Ce lundi 27 septembre, la direction a annoncé le lancement de la procédure de licenciement collectif. L’information a été diffusée simultanément à la presse, au Conseil d’Entreprise et au personnel. Une stratégie qui montre bien les priorités de l’employeur : raconter sa version de l’histoire, après 3 semaines de grève au sein des D’Ieteren Centers, plutôt que de tenter de sauver l’emploi. 


Pour rappel, la direction des D’Ieteren Centers a présenté cet été aux délégués syndicaux son plan (qualifié de « plan d’avenir ») visant à économiser 6 millions. Créée en janvier 2021 à la suite d’une filialisation de la société D’Ieteren SA, les garages sont désormais présentés comme une société indépendante, dont la viabilité nécessite soi-disant des coupes budgétaires drastiques.

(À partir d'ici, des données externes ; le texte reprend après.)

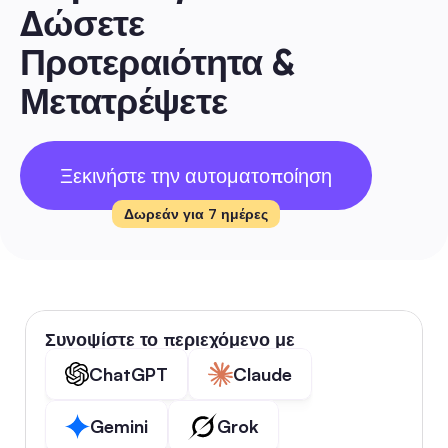
Δώσετε 
Προτεραιότητα & 
Μετατρέψετε
Ξεκινήστε την αυτοματοποίηση
Δωρεάν για 7 ημέρες
Συνοψίστε το περιεχόμενο με
ChatGPT
Claude
Gemini
Grok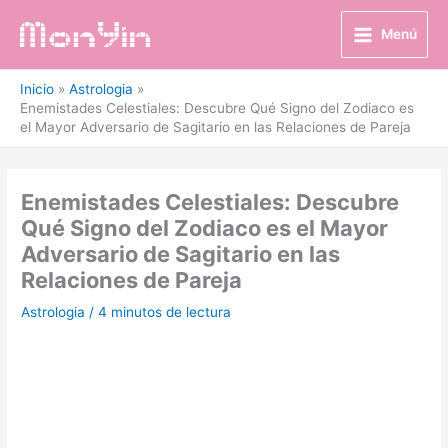
Ir
al
Menú
contenido
Inicio
Astrologia
Enemistades Celestiales: Descubre Qué Signo del Zodiaco es
el Mayor Adversario de Sagitario en las Relaciones de Pareja
Enemistades Celestiales: Descubre
Qué Signo del Zodiaco es el Mayor
Adversario de Sagitario en las
Relaciones de Pareja
Astrologia
/
4 minutos de lectura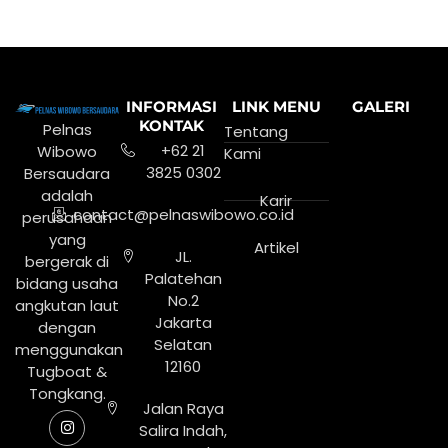
INFORMASI
LINK MENU
GALERI
KONTAK
Pelnas
Tentang
+62 21
Wibowo
Kami
3825 0302
Bersaudara
adalah
Karir
contact@pelnaswibowo.co.id
perusahaan
yang
Artikel
JL.
bergerak di
Palatehan
bidang usaha
No.2
angkutan laut
Jakarta
dengan
Selatan
menggunakan
12160
Tugboat &
Tongkang.
Jalan Raya
Salira Indah,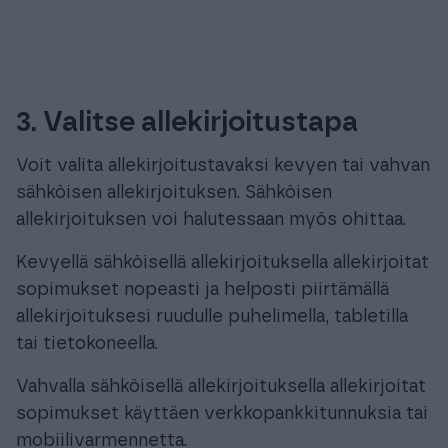
3. Valitse allekirjoitustapa
Voit valita allekirjoitustavaksi kevyen tai vahvan
sähköisen allekirjoituksen. Sähköisen
allekirjoituksen voi halutessaan myös ohittaa.
Kevyellä sähköisellä allekirjoituksella allekirjoitat
sopimukset nopeasti ja helposti piirtämällä
allekirjoituksesi ruudulle puhelimella, tabletilla
tai tietokoneella.
Vahvalla sähköisellä allekirjoituksella allekirjoitat
sopimukset käyttäen verkkopankkitunnuksia tai
mobiilivarmennetta.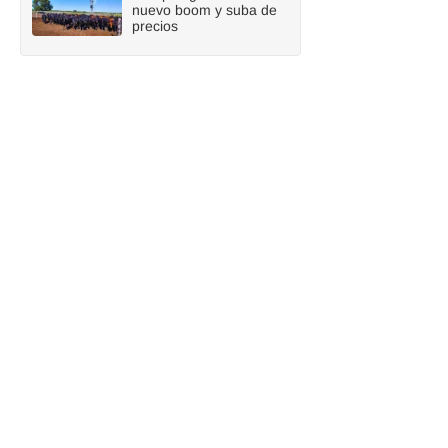
nuevo boom y suba de
precios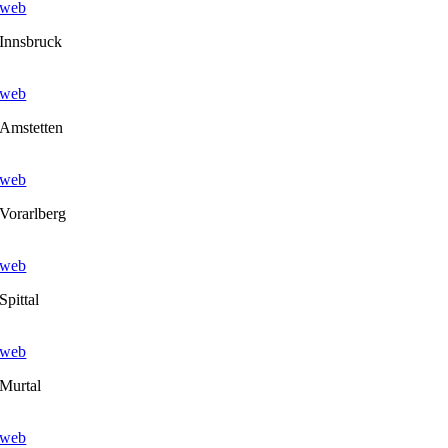
web
Innsbruck
web
Amstetten
web
Vorarlberg
web
Spittal
web
Murtal
web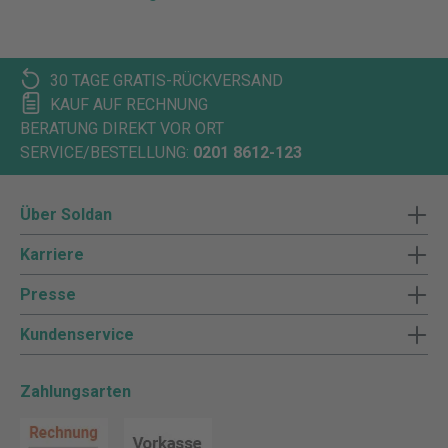
30 TAGE GRATIS-RÜCKVERSAND
KAUF AUF RECHNUNG
BERATUNG DIREKT VOR ORT
SERVICE/BESTELLUNG:
0201 8612-123
Über Soldan
Karriere
Presse
Kundenservice
Zahlungsarten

Une lecture biaisée des chiffres en guise de contexte, un objectif clair affiché par la direction : diminuer les salaires des travailleurs, par la porte ou par la fenêtre.

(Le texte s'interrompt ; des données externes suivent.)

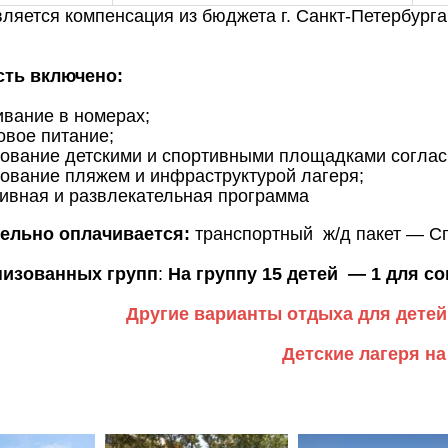
ляется компенсация из бюджета г. Санкт-Петербурга
сть включено:
вание в номерах;
овое питание;
ование детскими и спортивными площадками соглас
ование пляжем и инфраструктурой лагеря;
ивная и развлекательная программа
ельно оплачивается:
транспортный ж/д пакет — С
низованных групп
:
На группу 15 детей — 1 для 
Другие варианты отдыха для детей
Детские лагеря на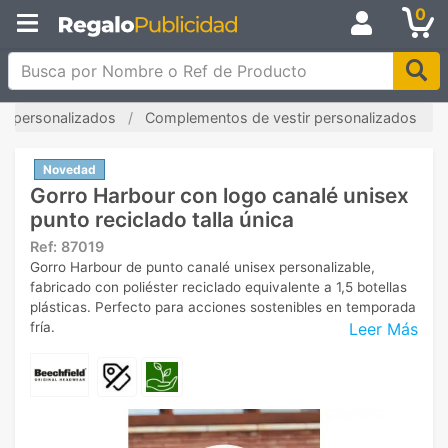
0
Busca por Nombre o Ref de Producto
s personalizados
Complementos de vestir personalizados
Novedad
Gorro Harbour con logo canalé unisex
punto reciclado talla única
Ref:
87019
Gorro Harbour de punto canalé unisex personalizable,
fabricado con poliéster reciclado equivalente a 1,5 botellas
plásticas. Perfecto para acciones sostenibles en temporada
Leer Más
fría.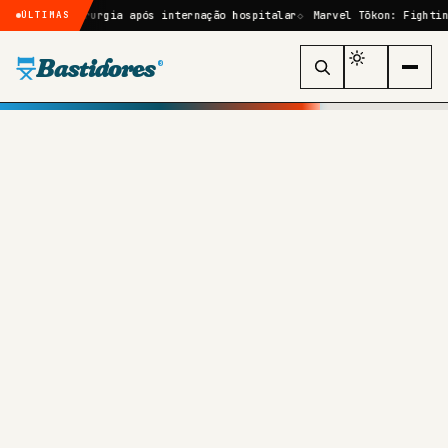
por cirurgia após internação hospitalar
Marvel Tōkon: Fighting Souls
ÚLTIMAS
Bastidores
®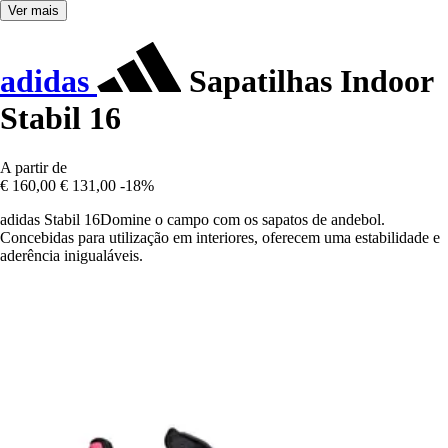
Ver mais
adidas
Sapatilhas Indoor
Stabil 16
A partir de
€ 160,00
€ 131,00
-18%
adidas Stabil 16Domine o campo com os sapatos de andebol.
Concebidas para utilização em interiores, oferecem uma estabilidade e
aderência inigualáveis.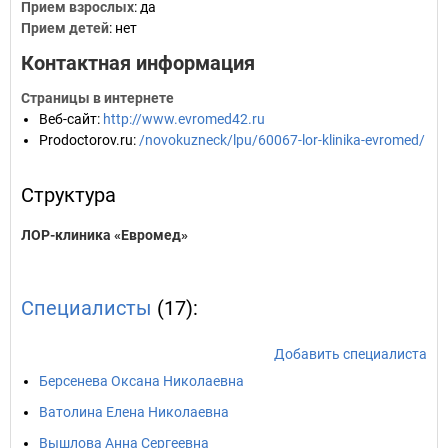
Прием взрослых
: да
Прием детей
: нет
Контактная информация
Страницы в интернете
Веб-сайт
:
http://www.evromed42.ru
Prodoctorov.ru
:
/novokuzneck/lpu/60067-lor-klinika-evromed/
Структура
ЛОР-клиника «Евромед»
Специалисты
(17):
Добавить специалиста
Берсенева Оксана Николаевна
Ватолина Елена Николаевна
Вышлова Анна Сергеевна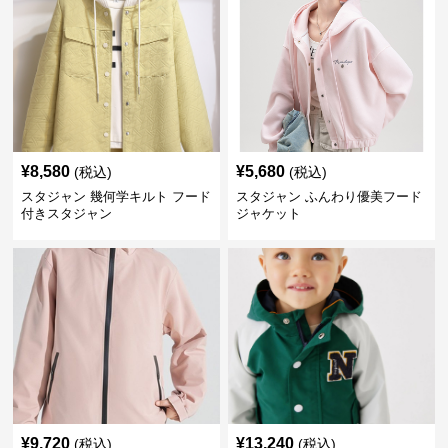
¥
8,580
¥
5,680
(税込)
(税込)
スタジャン 幾何学キルト フード
スタジャン ふんわり優美フード
付きスタジャン
ジャケット
¥
9,720
¥
13,240
(税込)
(税込)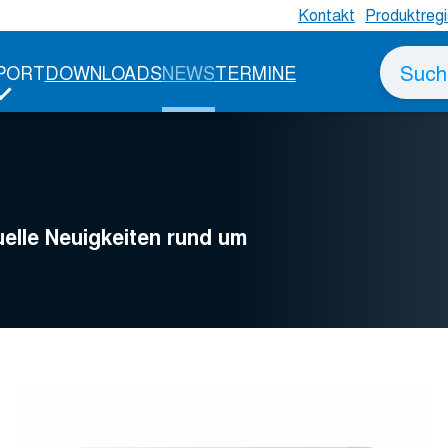
Kontakt
Produktregi
Suche
PORT
DOWNLOADS
NEWS
TERMINE
nach
uelle Neuigkeiten rund um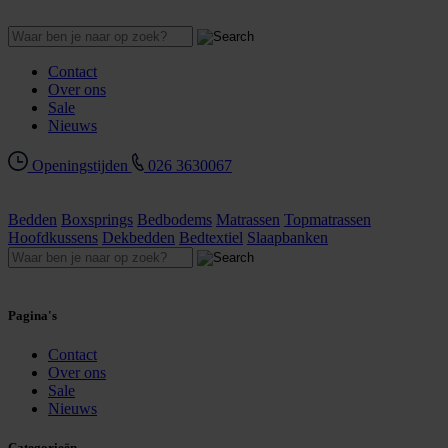
Contact
Over ons
Sale
Nieuws
Openingstijden
026 3630067
Bedden
Boxsprings
Bedbodems
Matrassen
Topmatrassen
Hoofdkussens
Dekbedden
Bedtextiel
Slaapbanken
Pagina's
Contact
Over ons
Sale
Nieuws
Categorieën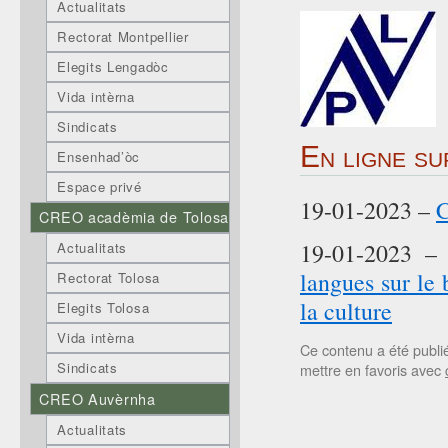
Actualitats
Rectorat Montpellier
Elegits Lengadòc
Vida intèrna
Sindicats
En ligne su
Ensenhad’òc
Espace privé
19-01-2023 –
C
CREO acadèmia de Tolosa
19-01-2023 
Actualitats
langues sur le 
Rectorat Tolosa
la culture
Elegits Tolosa
Vida intèrna
Ce contenu a été publ
Sindicats
mettre en favoris avec
CREO Auvèrnha
Actualitats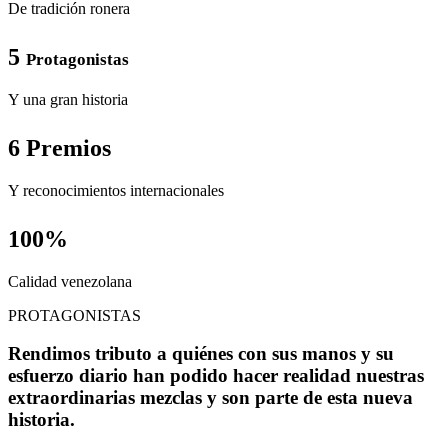
De tradición ronera
5
Protagonistas
Y una gran historia
6 Premios
Y reconocimientos internacionales
100%
Calidad venezolana
PROTAGONISTAS
Rendimos tributo a quiénes con sus manos y su
esfuerzo diario han podido hacer realidad nuestras
extraordinarias mezclas y son parte de esta nueva
historia.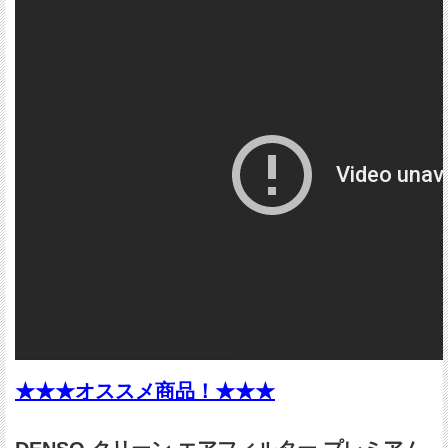
★★★オススメ商品！★★★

La direction sort la carte du chantage

Après 4 mois de discussion, la direction a sorti la carte du chantage en « proposant » aux délégués, puis directement au personnel, un choix entre la peste et le choléra : la perte d’une partie de leurs avantages et une augmentation du temps de travail, ou un nouveau licenciement collectif. Les travailleurs et leurs représentants ont manifesté leur colère et leur désaccord en se mettant en grève plus de trois semaines. La direction n’en a pas tenu compte, se limitant à des changements cosmétiques. 

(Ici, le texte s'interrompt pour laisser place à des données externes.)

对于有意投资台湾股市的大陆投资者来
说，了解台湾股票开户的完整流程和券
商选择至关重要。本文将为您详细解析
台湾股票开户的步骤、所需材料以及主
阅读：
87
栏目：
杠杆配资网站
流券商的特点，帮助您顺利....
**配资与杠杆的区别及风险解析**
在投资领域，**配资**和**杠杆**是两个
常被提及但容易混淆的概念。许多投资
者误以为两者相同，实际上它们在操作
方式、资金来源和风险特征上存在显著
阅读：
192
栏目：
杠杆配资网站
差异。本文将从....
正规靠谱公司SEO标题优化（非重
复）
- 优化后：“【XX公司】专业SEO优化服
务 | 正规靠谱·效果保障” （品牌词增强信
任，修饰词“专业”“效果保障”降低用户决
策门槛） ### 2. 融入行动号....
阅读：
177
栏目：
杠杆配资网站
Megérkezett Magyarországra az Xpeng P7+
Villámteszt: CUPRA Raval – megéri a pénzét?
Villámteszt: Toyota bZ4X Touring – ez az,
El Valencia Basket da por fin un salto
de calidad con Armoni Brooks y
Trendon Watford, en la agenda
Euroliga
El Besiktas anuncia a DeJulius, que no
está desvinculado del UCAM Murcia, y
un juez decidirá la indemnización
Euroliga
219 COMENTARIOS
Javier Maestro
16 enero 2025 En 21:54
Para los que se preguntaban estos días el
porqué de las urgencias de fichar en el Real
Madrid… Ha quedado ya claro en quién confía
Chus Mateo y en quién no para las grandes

Les syndicats ont régulièrement consulté le personnel, allant jusqu’à organiser un referendum après une information directe de la direction vers les travailleurs. Les travailleurs ont refusé à 73% les « propositions » de l’employeur. 

L’attitude de la direction, cherchant à reporter sur les travailleurs la responsabilité des décisions déjà prises, ne dupe cependant personne. En effet, depuis plusieurs années, le bâtiment de D’Ieteren situé rue du mail est progressivement vidé de ses activités, au profit d’autres sites plus décentralisés. Dans le même sens, le Zen Park ouvert en 2018 a dès le début été questionné par les représentants des travailleurs qui ne l’estimaient pas viable au niveau organisationnel. 

Le groupe D’Ieteren occupe plus de 1.500 travailleurs en Belgique, et a de multiples filiales plus profitables les unes que les autres, entre les mains d’un actionnariat quasi familial. Un licenciement collectif a déjà eu lieu en 2020, mettant à la porte plus de 180 ouvriers, employés et cadres.

Cette nouvelle Loi Renault est d’une violence inouïe envers les travailleurs 
 
Moins d’un an après, le lancement d’une nouvelle Loi Renault est d’une violence inouïe envers les travailleurs, déjà surchargés de travail par le départ récent de leurs collègues, épuisés par une grève que la direction les a forcés à mener par ses menaces, et maintenant salis par un discours moralisateur visant à leur faire porter la responsabilité de ce nouveau bain de sang social. 

Le Conseil d’Entreprise a prévu les premières dates de réunion, face à une direction totalement détachée de la réalité, souhaitant avancer le plus vite possible dans la mise en œuvre de leur projet anti-social. Le front commun syndical entend cependant respecter à la lettre la Loi Renault, en posant toutes les questions nécessaires à la bonne compréhension du projet et en essayant autant que possible de sauver l’emploi.